Ratings Examiner Report on New York Health Plan Methodologies

Glossary of terms used in this site

Attribution Methods – How the organization assigns particular patient services to specific physicians, practices or medical groups.
AQA – Ambulatory Care Quality Alliance
Case-Mix – Risk adjustment that takes into account variations in the composition of physicians' populations, often defined by age, gender, or marital status.
Clinical Quality Measures – A measure of an aspect of patient care based on administrative or medical record data.
Complaint – An oral or written expression of dissatisfaction related to the organization's program of measurement and action.
Confidence Interval – A range of values centered on the sample estimate that is known to contain the true value with a given degree of confidence.
Confidence Level – The degree of certainty that a statistical prediction is accurate.
Consumers – Individuals who can use the information resulting from measurement to aid in their choice of a health plan, physician or hospital. The organization being certified may also refer to consumers as patients or members.
Cost – A financial amount determined using actual unit prices per service or using unit prices from a standardized fee schedule. Examples of cost of care measurement include: dollars per episode, overall or by type of service; dollars per member per month (PMPM), overall or by type of service or dollars per procedure.
Criteria – Systematically developed, objective and quantifiable statements used to assess the appropriateness of specific health care decisions, services and outcomes.
Decision Support Tools – Tools that support informed decision-making by presenting information in an integrated, interactive manner.
Documented Process – Policies and procedures, process flow charts, protocols and other mechanisms that describe the methodology used by the organization to complete a task.
Episodes of Care – A period of care provided by a health care facility or other health care provider
Episode Treatment Group – A patient case-mix based classification system that adjusts for patient severity, intensity, and complexity
HMO – Health management organization. An organized health care system that is accountable for both financing and delivering a broad range of comprehensive health services to an enrolled population. An HMO is responsible for assessing access and ensuring quality and appropriate care. Services are rendered by practitioners affiliated with the health care system. To receive reimbursement in an HMO, members must obtain all services by an affiliated provider and must comply with a predefined authorization system.
The Joint Commission – Joint Commission on the Accreditation of Healthcare Organizations. Previously known as "JCAHO"
Medical Groups – A group of physicians comprised of more than one practice site. The term also refers to a physician organization.
Member – A person insured or otherwise provided coverage by a health plan.
Minimum Observations – The number of observations necessary for evaluating physician performance.
NCQA – National Committee for Quality Assurance
NQF – National Quality Forum
Outliers – Extreme and usually rare data values that are likely to be inaccurate or unrepresentative of general patterns.
Patient Case Mix – Distribution of patients within a health care or medical provider facility
Patient-Centered – The inclusion of a patient's perspective about the overall treatment or care
Performance Measure – A quantifiable measure to assess how well the organization carries out specific functions or processes.

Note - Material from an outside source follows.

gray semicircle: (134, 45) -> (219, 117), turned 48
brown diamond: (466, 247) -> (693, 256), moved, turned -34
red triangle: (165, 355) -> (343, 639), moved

POS – Point of service. Coverage options that combine HMO features and out-of-network coverage with economic incentives for using network practitioners. POS options may be offered by health plans or indemnity insurers. In this type of health plan, members may choose to receive services either within the health plan's health care system (from an in-network practitioner) or outside the health plan's health care delivery system (from an out-of-network practitioner).

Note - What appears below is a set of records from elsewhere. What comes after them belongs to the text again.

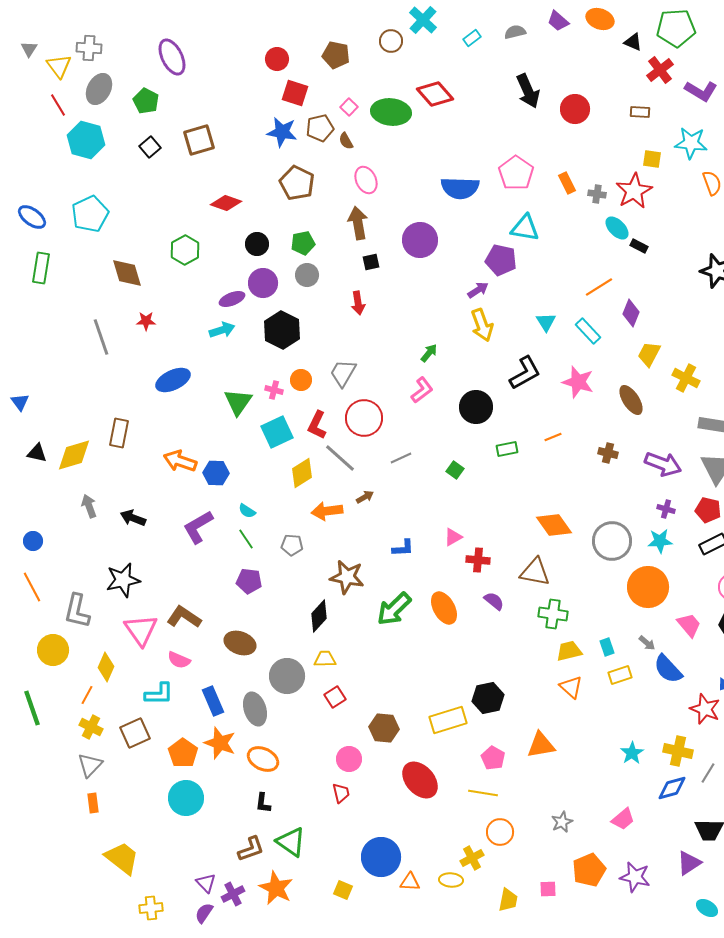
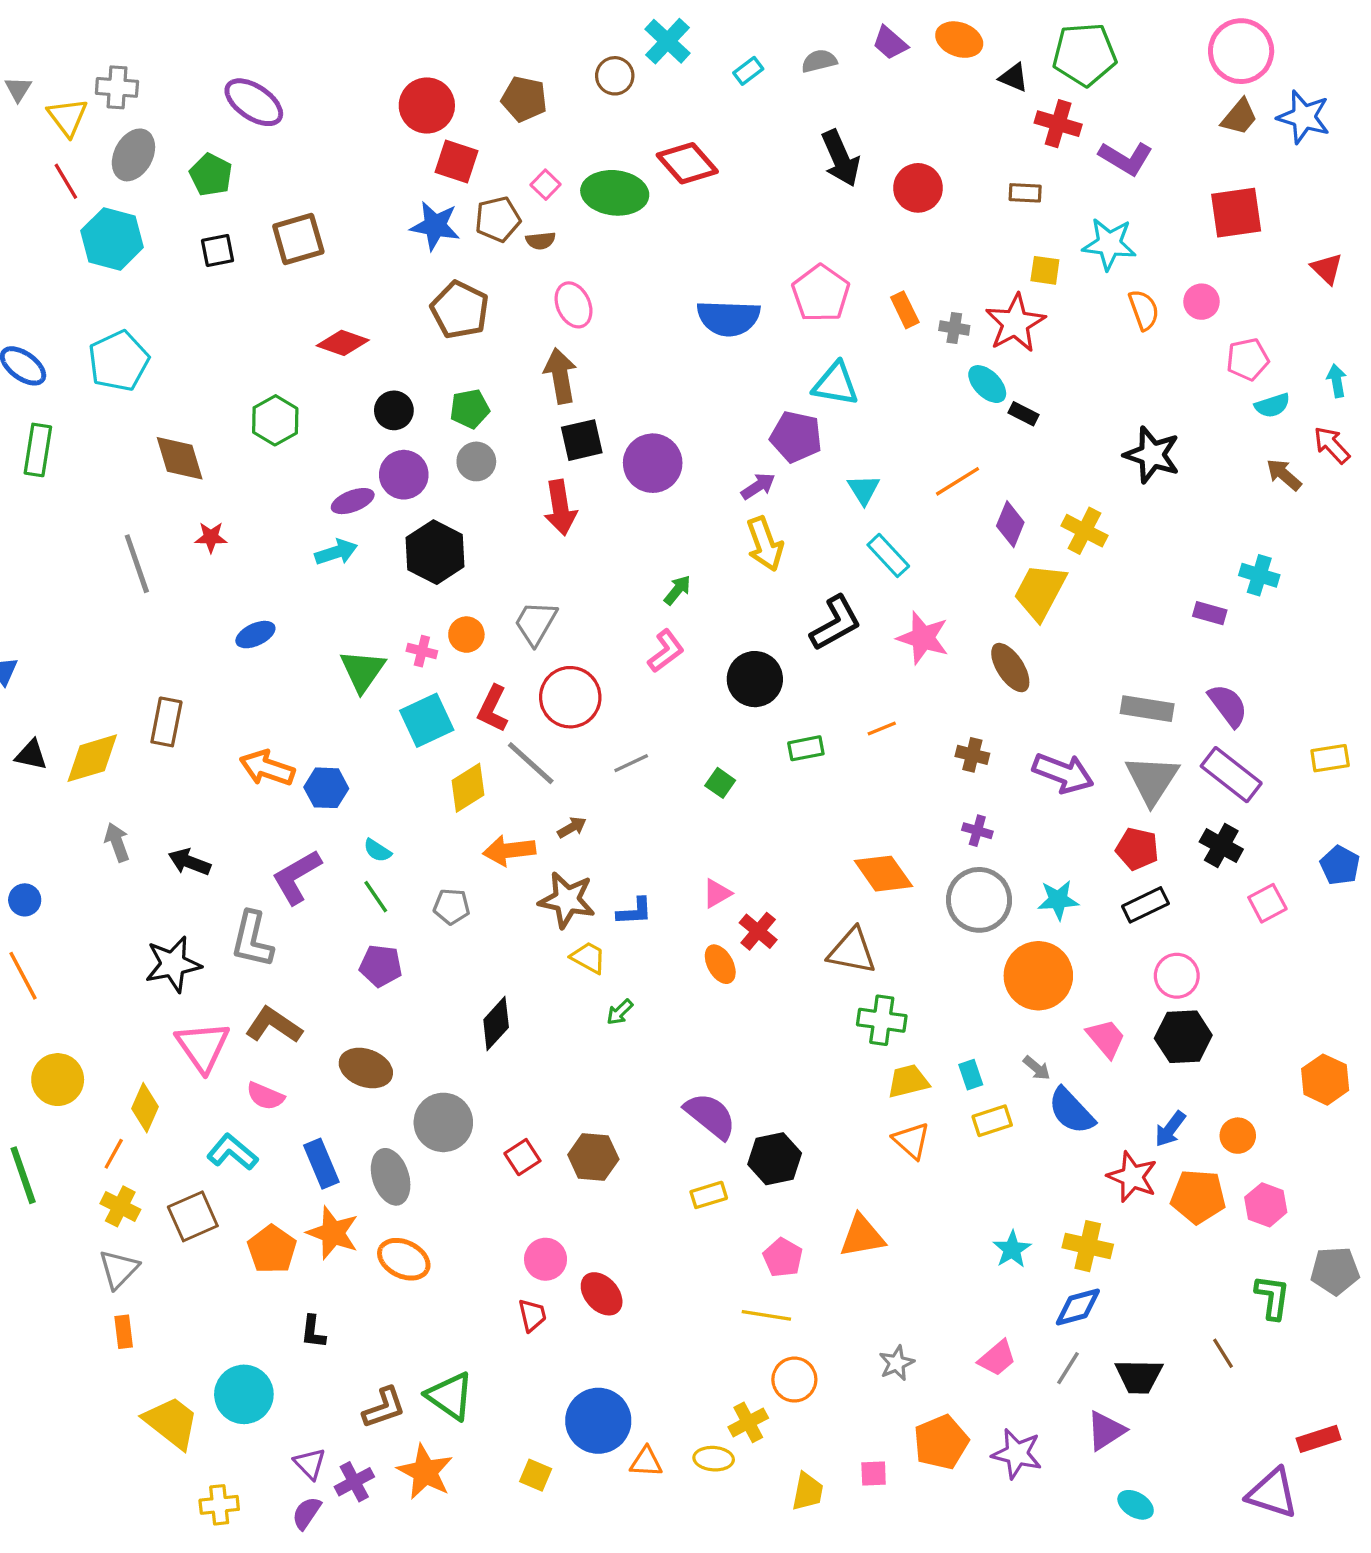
purple ellipse: (172, 57) -> (254, 102), turned -30
red circle: (277, 59) -> (427, 105), size x1.4
red cross: (660, 70) -> (1058, 124), turned -36
brown semicircle: (346, 141) -> (541, 241), turned -66
black square: (150, 147) -> (218, 251), turned 30
purple circle: (420, 240) -> (653, 463), moved
black square: (371, 262) -> (582, 440), size x1.5
red arrow: (358, 303) -> (560, 508), size x1.4
cyan triangle: (546, 322) -> (864, 490), moved
cyan rectangle: (588, 331) -> (888, 555), moved
yellow trapezoid: (649, 354) -> (1040, 592), size x1.4
yellow cross: (686, 378) -> (1084, 531), moved
blue ellipse: (173, 380) -> (255, 635), size x0.7
purple cross: (666, 509) -> (977, 831), moved
red cross: (478, 560) -> (758, 931), turned 35
brown star: (347, 577) -> (567, 900), moved
purple semicircle: (494, 601) -> (710, 1116), moved, size x1.6
orange ellipse: (444, 608) -> (720, 964), moved, size x0.7
green arrow: (394, 609) -> (620, 1012), size x0.5
gray L-shape: (77, 611) -> (252, 939), moved
yellow trapezoid: (325, 659) -> (588, 958), moved, turned 30
cyan L-shape: (159, 694) -> (232, 1152), turned -140
yellow rectangle: (448, 720) -> (709, 1195), size x0.6
brown hexagon: (384, 728) -> (593, 1157), moved
gray line: (708, 773) -> (1068, 1368), moved
red ellipse: (420, 780) -> (602, 1294), moved, size x0.7
cyan circle: (186, 798) -> (244, 1394), moved
black L-shape: (263, 803) -> (313, 1332), moved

PPO – Preferred provider organization (PPO) plans take responsibility for providing health benefits-related services to covered individuals and for managing a practitioner network. They may administer health benefits programs for employers, either by assuming insurance risk or by providing only administrative services.
Practice – One physician or a group of physicians who practice together at a single geographic location.
Practice Site – An office or facility where one or more practitioners provide care or services.
Primary Care – The level of care that encompasses routine care of individuals with common health problems and chronic illnesses that can be managed on an outpatient basis.
Provider – An institution or entity that provides services for health plan members. Examples of providers include hospitals and home health agencies. NCQA uses the term practitioner to refer to the professionals who provide health care services, but recognizes that a "provider directory" generally includes both providers and practitioners and the inclusive definition is the more common usage of the word.
Purchasers – Entities, including employers and states, that contract with health plans to provide health care benefits and services
Resource Use – The amount of health care services used; these measures may consider the relative intensity or cost of services in addition to the count of services, such as the difference in intensity between a major surgery and a 15-minute office visit.
Severity – Patient's degree of illness for specific conditions (e.g., cancer stages, comorbid conditions).
Specifications – The criteria for inclusion and exclusion for a particular measure, including numerators and denominators, requirements for diagnostic and procedure codes, pharmacy or laboratory data, medical record data, registry data, age, sex and the time period the measure covers, as applicable.